Opinion
2013-05-1
Clair & Gjertsen, Scarsdale, N.Y. (Nicole M. Black of counsel), for appellants. Hogan Lovells U.S. LLP, New York, N.Y. (Chava Brandriss, David Dunn, and Sarah Schacter of counsel), for respondent.
Clair & Gjertsen, Scarsdale, N.Y. (Nicole M. Black of counsel), for appellants. Hogan Lovells U.S. LLP, New York, N.Y. (Chava Brandriss, David Dunn, and Sarah Schacter of counsel), for respondent.
PETER B. SKELOS, J.P., RUTH C. BALKIN, JEFFREY A. COHEN, and ROBERT J. MILLER, JJ.

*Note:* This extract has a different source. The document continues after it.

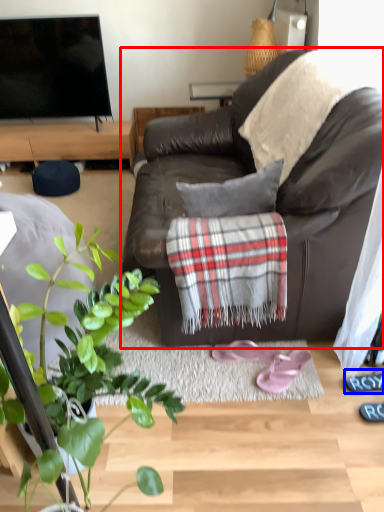 Question: Which of the following is the farthest to the observer, studio couch (highlighted by a red box) or shoe (highlighted by a blue box)?

Choices:
 (A) studio couch
 (B) shoe

Answer: (B) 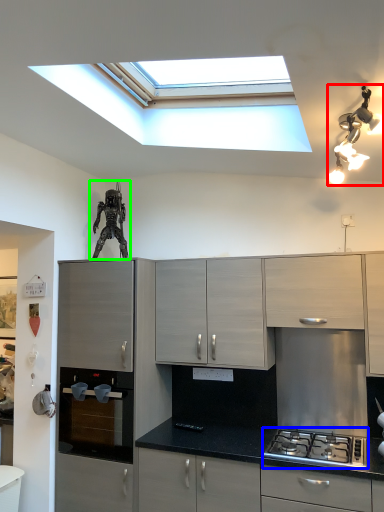 Question: Which is farther away from light fixture (highlighted by a red box)? gas stove (highlighted by a blue box) or sculpture (highlighted by a green box)?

In an action to foreclose a mortgage, the defendants Patricia Ann Carcano, also known as Patricia M. Carcano, and Felix M. Carcano appeal, as limited by their brief, from so much of an order of the Supreme Court, Westchester County (Giacomo, J.), entered November 17, 2011, as granted those branches of the plaintiff's motion which were for summary judgment on the complaint insofar as asserted against them and to appoint a referee to compute the amount due to it.

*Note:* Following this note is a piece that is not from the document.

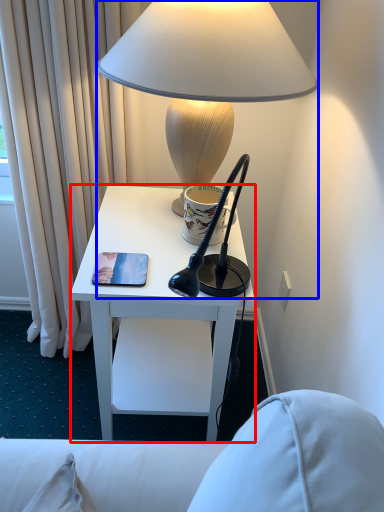 Question: Among these objects, which one is farthest to the camera, desk (highlighted by a red box) or lamp (highlighted by a blue box)?

Choices:
 (A) desk
 (B) lamp

Answer: (A) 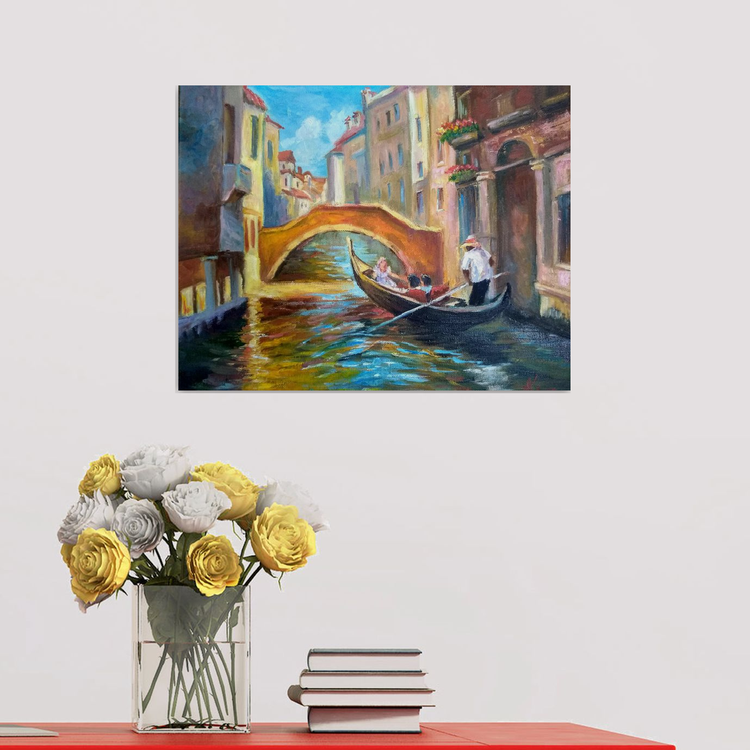 Identify the location of wall. The image size is (750, 750). (655, 349).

ORDERED that the order is affirmed insofar as appealed from, with costs.
The plaintiff demonstrated its prima facie entitlement to judgment as a matter of law on that branch of its motion which was for summary judgment on the complaint insofar as asserted against the defendants Patricia Ann Carcano, also known as Patricia M. Carcano, and Felix M. Carcano (hereinafter together the appellants), by producing a “ ‘mortgage, the unpaid note, and evidence of default’ ” ( Wells Fargo Bank, N.A. v. Webster, 61 A.D.3d 856, 856, 877 N.Y.S.2d 200, quoting Republic Natl. Bank of N.Y. v. O'Kane, 308 A.D.2d 482, 482, 764 N.Y.S.2d 635 [internal quotation marks omitted]; see Capital One, N.A. v. Knollwood Props. II, LLC, 98 A.D.3d 707, 707–708, 950 N.Y.S.2d 482;Swedbank, AB, N.Y. Branch v. Hale Ave. Borrower, LLC, 89 A.D.3d 922, 923, 932 N.Y.S.2d 540;HSBC Bank USA, NA v. Schwartz, 88 A.D.3d 961, 961, 931 N.Y.S.2d 528;Rossrock Fund II, L.P. v. Osborne, 82 A.D.3d 737, 737, 918 N.Y.S.2d 514). In opposition, the appellants failed to raise a triable issue of fact as to a bona fide defense to the action ( see Citibank, N.A. v. Van Brunt Props., LLC, 95 A.D.3d 1158, 1159, 945 N.Y.S.2d 330;Cochran Inv. Co., Inc. v. Jackson, 38 A.D.3d 704, 705, 834 N.Y.S.2d 198;Mahopac Natl. Bank v. Baisley, 244 A.D.2d 466, 467, 664 N.Y.S.2d 345). Contrary to the appellants' contention, the notices of default provided to them by the plaintiff satisfied the provision in the subject mortgage requiring that such notice inform the appellants that they “have the right in any lawsuit for Foreclosure and Sale to ... present any ... defenses that [they] may have” ( see Indymac Bank, F.S.B. v. Kamen, 68 A.D.3d 931, 931, 890 N.Y.S.2d 649;First Trust Natl. Assn. v. Meisels, 234 A.D.2d 414, 651 N.Y.S.2d 121;see also Fortune Limousine Serv., Inc. v. Nextel Communications, 35 A.D.3d 350, 353, 826 N.Y.S.2d 392;cf. Moet II v. McCarthy, 229 A.D.2d 876, 646 N.Y.S.2d 64).
The appellants further contend that the plaintiff cannot rely on a notice of default sent in November 2008 to satisfy the requirements of the subject mortgage since it constitutes a “90–day notice,” which is not a substitute for compliance with the “30–day notice” specified in the subject mortgage. This contention lacks merit inasmuch as the subject mortgage requires that the notice must provide that the date by which the default must be corrected “will be at least 30 days from the date on which the notice is given” (emphasis added). In any event, the provisions of the subject mortgage were satisfied by a notice of default sent to the appellants in May 2009.
Accordingly, the Supreme Court properly granted those branches of the plaintiff's motion which were for summary judgment on the complaint insofar as asserted against the appellants and to appoint a referee to compute the amount due to it.